Israel suspended plans to annex West Bank territory in return for its normalization deals with the Gulf States. But designating settlement products as Israeli is also consistent with the vision laid out in the Trump administration’s peace plan, which would ultimately grant Israel sovereignty over all the settlements in return for a truncated, barely contiguous Palestinian state.

Left-wing Israelis, however, warned that the move to sanitize traces of the occupation from exports of settlement goods to the United States would only fuel criticism of Israel.

“A glorious own goal for Israeli agriculture and industry, another victory for B.D.S.,” the activist Yariv Oppenheimer wrote on Twitter. “If it is impossible to distinguish between settlements and produce of Israel, the solution for many people will be to boycott everything. We are all settlers.”

It was not clear what, if any, practical and immediate effect the new B.D.S. policy might have in the waning days of the Trump administration.

Many who embrace B.D.S. see it as aimed primarily at ending Israel’s occupation of the West Bank. But its opponents say the movement’s real goal is the elimination of Israel as a Jewish state.

The Israeli government has, over the years, allocated budgets to combat B.D.S., describing the movement as a grave threat that delegitimizes Israel abroad, while at the same time dismissing its economic impact on the country as marginal.

Mustafa Barghouti, a Palestinian leader in the West Bank who for years has advocated a boycott of Israel, assailed Mr. Pompeo’s announcement. It was, he said, the latest in a series of Trump administration attempts to throw obstructions into the path of President-elect Joseph R. Biden Jr. — “obstacles that they think are irreversible.”

“B.D.S. is a peaceful, nonviolent movement,” Mr. Barghouti said. “It is not against Israeli or Jewish people — it is against the policy of occupation and apartheid.”

“Calling it anti-Semitic is another way of suppressing people’s rights of freedom of expression and freedom of choice,” Mr. Barghouti said, “and also a harassment of the American people who have the right to choose whether to participate in it or not participate in it.”

But Gerald Steinberg, president of NGO Monitor, a right-leaning group that tracks the funding and agendas of groups that it sees as anti-Israel, said B.D.S. advocates “refer to Israel as inherently racist,” challenging the morality of its founding.

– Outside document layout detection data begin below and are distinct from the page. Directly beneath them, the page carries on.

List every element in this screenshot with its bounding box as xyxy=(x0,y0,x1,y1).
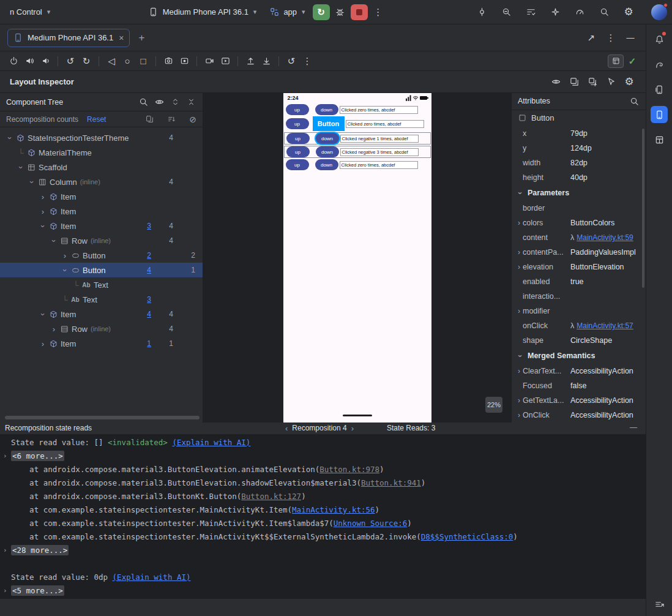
power-button[interactable] xyxy=(6,54,21,69)
minimize-console-button[interactable]: — xyxy=(630,423,637,432)
attribute-expander-icon[interactable]: › xyxy=(515,411,523,419)
explain-with-ai-link[interactable]: MainActivity.kt:56 xyxy=(292,505,375,514)
tree-node-row[interactable]: ›Row(inline)4 xyxy=(0,321,203,336)
device-button-down[interactable]: down xyxy=(316,133,339,144)
stop-button[interactable] xyxy=(351,4,368,20)
settings-button[interactable]: ⚙ xyxy=(621,4,637,20)
close-tab-button[interactable]: × xyxy=(119,33,124,43)
stack-frame-link[interactable]: Button.kt:978 xyxy=(319,465,379,474)
deploy-status-button[interactable]: ✓ xyxy=(625,54,640,69)
tree-node-item[interactable]: ›Item11 xyxy=(0,336,203,351)
recomposition-nav-count[interactable]: 2 xyxy=(129,251,151,260)
device-frame-toggle[interactable] xyxy=(608,54,624,68)
attribute-expander-icon[interactable]: › xyxy=(515,248,523,257)
collapsed-frames-chip[interactable]: <6 more...> xyxy=(11,451,64,461)
recomposition-nav-count[interactable]: 4 xyxy=(129,310,151,318)
device-button-down[interactable]: down xyxy=(315,159,338,170)
console-expander-icon[interactable]: › xyxy=(3,544,7,557)
skip-counts-icon[interactable]: ⊘ xyxy=(189,115,196,124)
attributes-search-button[interactable] xyxy=(627,94,641,108)
tree-node-row[interactable]: ›Row(inline)4 xyxy=(0,233,203,248)
run-config-selector[interactable]: app ▾ xyxy=(264,4,310,21)
version-control-menu[interactable]: n Control ▾ xyxy=(5,4,55,21)
attribute-expander-icon[interactable]: › xyxy=(515,396,523,405)
commit-button[interactable] xyxy=(474,4,490,20)
device-button-up[interactable]: up xyxy=(286,133,310,144)
tree-filter-button[interactable] xyxy=(152,96,166,109)
explain-with-ai-link[interactable]: D8$$SyntheticClass:0 xyxy=(421,532,513,541)
tab-medium-phone[interactable]: Medium Phone API 36.1 × xyxy=(7,29,130,47)
tree-horizontal-scrollbar[interactable] xyxy=(5,416,200,419)
device-screen[interactable]: 2:24 updownClicked zero times, abcdefupB… xyxy=(283,93,431,423)
source-location-link[interactable]: MainActivity.kt:57 xyxy=(577,321,633,330)
push-file-button[interactable] xyxy=(259,54,274,69)
tree-expander-icon[interactable]: › xyxy=(38,207,48,216)
more-run-actions-button[interactable]: ⋮ xyxy=(370,4,386,20)
console-expander-icon[interactable]: › xyxy=(3,584,7,598)
tree-node-item[interactable]: ›Item xyxy=(0,189,203,204)
reset-counts-link[interactable]: Reset xyxy=(87,115,106,124)
snapshots-button[interactable]: ↺ xyxy=(284,54,299,69)
device-selector[interactable]: Medium Phone API 36.1 ▾ xyxy=(143,4,262,21)
tree-expander-icon[interactable]: › xyxy=(61,265,70,275)
explain-with-ai-link[interactable]: Unknown Source:6 xyxy=(334,519,407,528)
collapsed-frames-chip[interactable]: <28 more...> xyxy=(11,545,69,555)
virtual-camera-button[interactable] xyxy=(218,54,233,69)
snapshot-button[interactable] xyxy=(584,74,600,90)
attributes-section-parameters[interactable]: ›Parameters xyxy=(512,185,646,201)
collapse-all-button[interactable] xyxy=(184,96,198,109)
select-component-button[interactable] xyxy=(603,74,619,90)
notifications-button[interactable] xyxy=(651,31,668,48)
upload-button[interactable] xyxy=(243,54,258,69)
layout-inspector-button[interactable] xyxy=(651,131,668,148)
explain-with-ai-link[interactable]: (Explain with AI) xyxy=(113,573,191,582)
recomposition-nav-count[interactable]: 4 xyxy=(129,266,151,274)
zoom-level-badge[interactable]: 22% xyxy=(485,397,502,413)
tree-node-stateinspectiontestertheme[interactable]: ›StateInspectionTesterTheme4 xyxy=(0,130,203,145)
back-button[interactable]: ◁ xyxy=(104,54,119,69)
tree-node-text[interactable]: └AbText xyxy=(0,277,203,292)
tree-expander-icon[interactable]: › xyxy=(60,251,70,260)
inspector-settings-button[interactable]: ⚙ xyxy=(621,74,637,90)
stack-frame-link[interactable]: Button.kt:127 xyxy=(241,492,301,501)
volume-down-button[interactable] xyxy=(38,54,53,69)
tree-expander-icon[interactable]: › xyxy=(6,133,15,143)
collapsed-frames-chip[interactable]: <5 more...> xyxy=(11,585,64,596)
tree-node-text[interactable]: └AbText3 xyxy=(0,292,203,307)
screen-record-button[interactable] xyxy=(177,54,192,69)
debug-button[interactable] xyxy=(332,4,348,20)
add-device-tab-button[interactable]: + xyxy=(133,30,149,46)
overview-button[interactable]: □ xyxy=(136,54,151,69)
tree-node-item[interactable]: ›Item44 xyxy=(0,307,203,321)
attribute-expander-icon[interactable]: › xyxy=(515,367,523,375)
home-button[interactable]: ○ xyxy=(120,54,135,69)
source-location-link[interactable]: MainActivity.kt:59 xyxy=(577,233,633,242)
tree-expander-icon[interactable]: › xyxy=(17,162,26,172)
search-replace-button[interactable] xyxy=(498,4,514,20)
section-expander-icon[interactable]: › xyxy=(516,188,525,198)
extended-controls-button[interactable]: ⋮ xyxy=(300,54,315,69)
tab-options-button[interactable]: ⋮ xyxy=(603,30,619,46)
explain-with-ai-link[interactable]: (Explain with AI) xyxy=(172,438,250,447)
ai-assistant-button[interactable] xyxy=(547,4,563,20)
attribute-expander-icon[interactable]: › xyxy=(515,307,523,315)
rotate-right-button[interactable]: ↻ xyxy=(79,54,94,69)
tree-expander-icon[interactable]: › xyxy=(39,221,48,231)
attributes-scrollbar[interactable] xyxy=(642,129,644,288)
tree-expander-icon[interactable]: › xyxy=(28,177,37,187)
tree-node-button[interactable]: ›Button22 xyxy=(0,248,203,263)
next-recomposition-button[interactable]: › xyxy=(351,424,354,432)
tree-expander-icon[interactable]: › xyxy=(39,309,48,319)
console-expander-icon[interactable]: › xyxy=(3,449,7,463)
open-in-window-button[interactable]: ↗ xyxy=(583,30,599,46)
rerun-button[interactable]: ↻ xyxy=(313,4,330,20)
device-button-down[interactable]: down xyxy=(315,104,338,115)
user-avatar[interactable] xyxy=(651,4,667,20)
hide-window-button[interactable]: — xyxy=(622,30,638,46)
device-manager-button[interactable] xyxy=(651,81,668,98)
tree-node-column[interactable]: ›Column(inline)4 xyxy=(0,175,203,189)
prev-recomposition-button[interactable]: ‹ xyxy=(285,424,288,432)
volume-up-button[interactable] xyxy=(22,54,37,69)
screenshot-button[interactable] xyxy=(161,54,176,69)
tree-node-item[interactable]: ›Item34 xyxy=(0,219,203,233)
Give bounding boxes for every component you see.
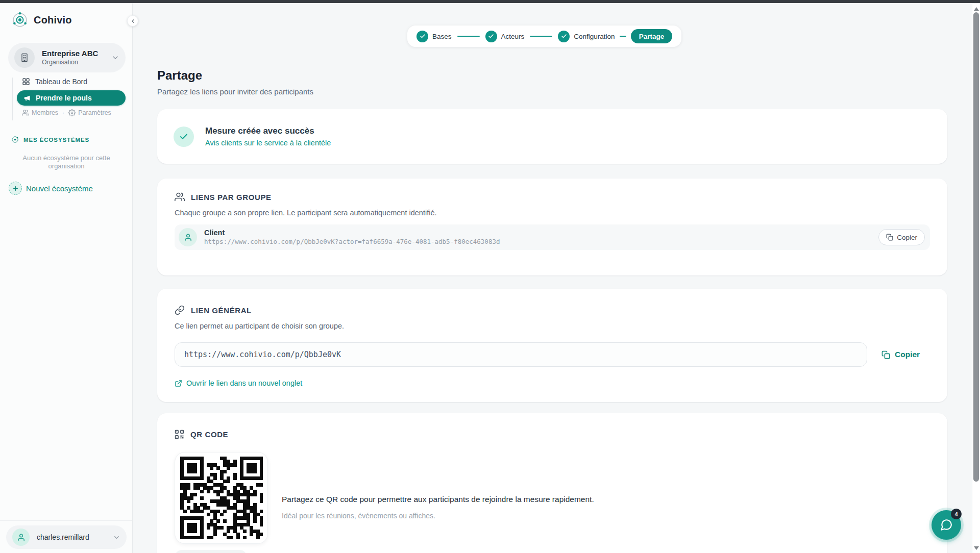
cohivio-orbit-icon bbox=[11, 11, 29, 29]
new-ecosystem-button[interactable]: Nouvel écosystème bbox=[9, 182, 93, 195]
group-links-card: LIENS PAR GROUPE Chaque groupe a son pro… bbox=[157, 179, 947, 275]
step-label: Bases bbox=[432, 33, 452, 40]
page-scrollbar[interactable] bbox=[972, 3, 980, 553]
link-icon bbox=[175, 305, 185, 315]
step-configuration[interactable]: Configuration bbox=[558, 31, 615, 42]
check-icon bbox=[416, 31, 428, 42]
copy-icon bbox=[881, 350, 890, 359]
open-link-label: Ouvrir le lien dans un nouvel onglet bbox=[186, 379, 302, 387]
step-connector bbox=[457, 36, 480, 37]
general-link-input[interactable] bbox=[175, 342, 867, 367]
general-link-title: LIEN GÉNÉRAL bbox=[191, 306, 252, 315]
step-label: Acteurs bbox=[501, 33, 525, 40]
client-person-icon bbox=[179, 228, 197, 246]
general-link-description: Ce lien permet au participant de choisir… bbox=[175, 322, 930, 330]
members-label: Membres bbox=[32, 109, 58, 116]
success-banner: Mesure créée avec succès Avis clients su… bbox=[157, 109, 947, 164]
qr-title: QR CODE bbox=[190, 430, 228, 439]
group-url: https://www.cohivio.com/p/QbbJe0vK?actor… bbox=[204, 238, 878, 246]
ecosystems-section-header: MES ÉCOSYSTÈMES bbox=[11, 136, 89, 143]
app-name: Cohivio bbox=[34, 14, 72, 26]
new-ecosystem-label: Nouvel écosystème bbox=[26, 184, 93, 193]
group-people-icon bbox=[175, 192, 185, 202]
step-acteurs[interactable]: Acteurs bbox=[485, 31, 525, 42]
open-in-new-tab-link[interactable]: Ouvrir le lien dans un nouvel onglet bbox=[175, 379, 302, 387]
organization-type: Organisation bbox=[42, 58, 111, 66]
building-icon bbox=[14, 47, 35, 68]
copy-label: Copier bbox=[895, 350, 920, 359]
page-subtitle: Partagez les liens pour inviter des part… bbox=[157, 87, 313, 96]
qr-hint: Idéal pour les réunions, événements ou a… bbox=[282, 512, 594, 520]
megaphone-icon bbox=[23, 94, 31, 102]
success-subtitle: Avis clients sur le service à la clientè… bbox=[205, 138, 331, 148]
copy-icon bbox=[886, 234, 893, 241]
organization-name: Entreprise ABC bbox=[42, 49, 111, 58]
plus-icon bbox=[9, 182, 22, 195]
copy-group-link-button[interactable]: Copier bbox=[878, 229, 925, 245]
group-links-description: Chaque groupe a son propre lien. Le part… bbox=[175, 209, 930, 217]
page-title: Partage bbox=[157, 68, 202, 83]
chat-bubble-icon bbox=[940, 518, 953, 532]
gear-icon bbox=[68, 109, 76, 116]
group-name: Client bbox=[204, 229, 878, 237]
sidebar-subnav: Membres · Paramètres bbox=[22, 109, 111, 116]
sidebar-item-dashboard[interactable]: Tableau de Bord bbox=[22, 78, 87, 86]
qr-code-frame bbox=[175, 452, 268, 544]
step-bases[interactable]: Bases bbox=[416, 31, 452, 42]
nav-tree-line bbox=[12, 78, 13, 120]
dashboard-icon bbox=[22, 78, 30, 86]
settings-label: Paramètres bbox=[78, 109, 111, 116]
copy-label: Copier bbox=[897, 234, 917, 241]
chevron-down-icon bbox=[111, 54, 119, 62]
group-links-title: LIENS PAR GROUPE bbox=[191, 193, 272, 202]
sidebar-item-label: Tableau de Bord bbox=[35, 78, 87, 86]
window-top-bar bbox=[0, 0, 980, 3]
scrollbar-thumb[interactable] bbox=[973, 12, 979, 482]
group-link-row: Client https://www.cohivio.com/p/QbbJe0v… bbox=[175, 224, 930, 250]
qr-download-button-partial[interactable] bbox=[175, 550, 247, 553]
step-partage-current[interactable]: Partage bbox=[631, 29, 673, 43]
step-connector bbox=[530, 36, 552, 37]
qr-icon bbox=[175, 430, 184, 439]
sidebar: Cohivio Entreprise ABC Organisation Tabl… bbox=[0, 3, 133, 553]
scroll-down-arrow[interactable] bbox=[974, 546, 979, 550]
sidebar-divider bbox=[0, 520, 132, 521]
sidebar-item-label: Prendre le pouls bbox=[36, 94, 92, 102]
sidebar-item-settings[interactable]: Paramètres bbox=[68, 109, 111, 116]
general-link-card: LIEN GÉNÉRAL Ce lien permet au participa… bbox=[157, 289, 947, 402]
user-avatar-icon bbox=[12, 529, 30, 546]
chat-fab-button[interactable]: 4 bbox=[932, 510, 961, 540]
user-menu[interactable]: charles.remillard bbox=[6, 525, 127, 549]
app-logo[interactable]: Cohivio bbox=[11, 11, 72, 29]
check-icon bbox=[485, 31, 497, 42]
qr-code-card: QR CODE Partagez ce QR code pour permett… bbox=[157, 413, 947, 553]
wizard-stepper: Bases Acteurs Configuration Partage bbox=[407, 26, 681, 47]
external-link-icon bbox=[175, 380, 182, 387]
step-connector bbox=[620, 36, 626, 37]
qr-code-image bbox=[180, 457, 263, 539]
copy-general-link-button[interactable]: Copier bbox=[881, 350, 920, 359]
chat-unread-badge: 4 bbox=[951, 509, 962, 519]
ecosystem-orbit-icon bbox=[11, 136, 19, 143]
sidebar-item-pulse-active[interactable]: Prendre le pouls bbox=[17, 90, 126, 106]
organization-selector[interactable]: Entreprise ABC Organisation bbox=[8, 43, 126, 72]
sidebar-collapse-button[interactable] bbox=[127, 15, 138, 27]
ecosystems-title: MES ÉCOSYSTÈMES bbox=[23, 137, 89, 143]
qr-description: Partagez ce QR code pour permettre aux p… bbox=[282, 495, 594, 504]
check-icon bbox=[558, 31, 570, 42]
success-check-icon bbox=[174, 127, 194, 147]
scroll-up-arrow[interactable] bbox=[974, 7, 979, 11]
ecosystems-empty-text: Aucun écosystème pour cette organisation bbox=[5, 154, 128, 170]
step-label: Configuration bbox=[574, 33, 615, 40]
user-name: charles.remillard bbox=[37, 533, 113, 541]
chevron-down-icon bbox=[113, 534, 120, 541]
success-title: Mesure créée avec succès bbox=[205, 125, 331, 137]
members-icon bbox=[22, 109, 29, 116]
subnav-separator: · bbox=[62, 109, 64, 116]
sidebar-item-members[interactable]: Membres bbox=[22, 109, 58, 116]
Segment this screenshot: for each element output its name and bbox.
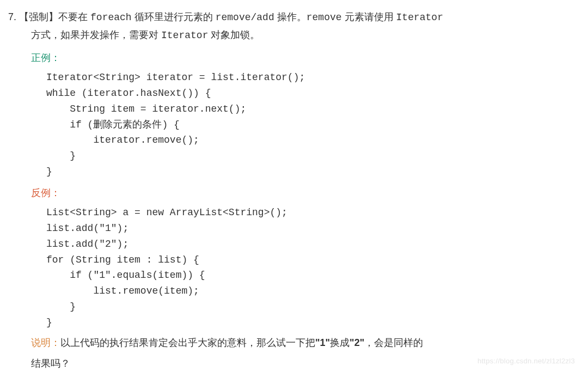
positive-example-label: 正例：	[31, 49, 577, 66]
negative-code-block: List<String> a = new ArrayList<String>()…	[46, 205, 577, 330]
mono-removeadd: remove/add	[216, 12, 274, 23]
mono-iterator1: Iterator	[396, 12, 443, 23]
negative-example-label: 反例：	[31, 184, 577, 202]
mono-remove: remove	[307, 12, 342, 23]
positive-code-block: Iterator<String> iterator = list.iterato…	[46, 70, 577, 180]
rule-line2: 方式，如果并发操作，需要对 Iterator 对象加锁。	[31, 26, 577, 44]
rule-tag: 【强制】	[19, 11, 58, 22]
note-text-3: ，会是同样的	[364, 337, 423, 348]
rule-number: 7.	[8, 11, 16, 22]
rule-text-1a: 不要在	[58, 11, 90, 22]
rule-text-1d: 元素请使用	[342, 11, 396, 22]
note-text-4: 结果吗？	[31, 358, 70, 369]
rule-text-1c: 操作。	[274, 11, 307, 22]
note-bold-1: "1"	[315, 337, 330, 348]
rule-text-2b: 对象加锁。	[208, 29, 260, 40]
note-bold-2: "2"	[350, 337, 364, 348]
note-text-2: 换成	[330, 337, 350, 348]
watermark: https://blog.csdn.net/zl1zl2zl3	[477, 355, 575, 367]
rule-header: 7. 【强制】不要在 foreach 循环里进行元素的 remove/add 操…	[8, 8, 577, 26]
mono-foreach: foreach	[90, 12, 132, 23]
rule-text-2a: 方式，如果并发操作，需要对	[31, 29, 161, 40]
note-label: 说明：	[31, 337, 60, 348]
note-text-1: 以上代码的执行结果肯定会出乎大家的意料，那么试一下把	[60, 337, 315, 348]
note-section: 说明：以上代码的执行结果肯定会出乎大家的意料，那么试一下把"1"换成"2"，会是…	[31, 334, 577, 351]
mono-iterator2: Iterator	[161, 30, 208, 41]
rule-text-1b: 循环里进行元素的	[132, 11, 216, 22]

He did agree, however, that the decision could pose problems for the Biden administration.

“I don’t see this statement as a watershed moment, because it comes at the end of the Trump administration,” Mr. Steinberg said. “But nevertheless, it is important, it sets a marker. And it will be difficult for Democrats who oppose the demonization of Israel to ignore this marker.”

Adam Rasgon contributed reporting from El Bireh, West Bank.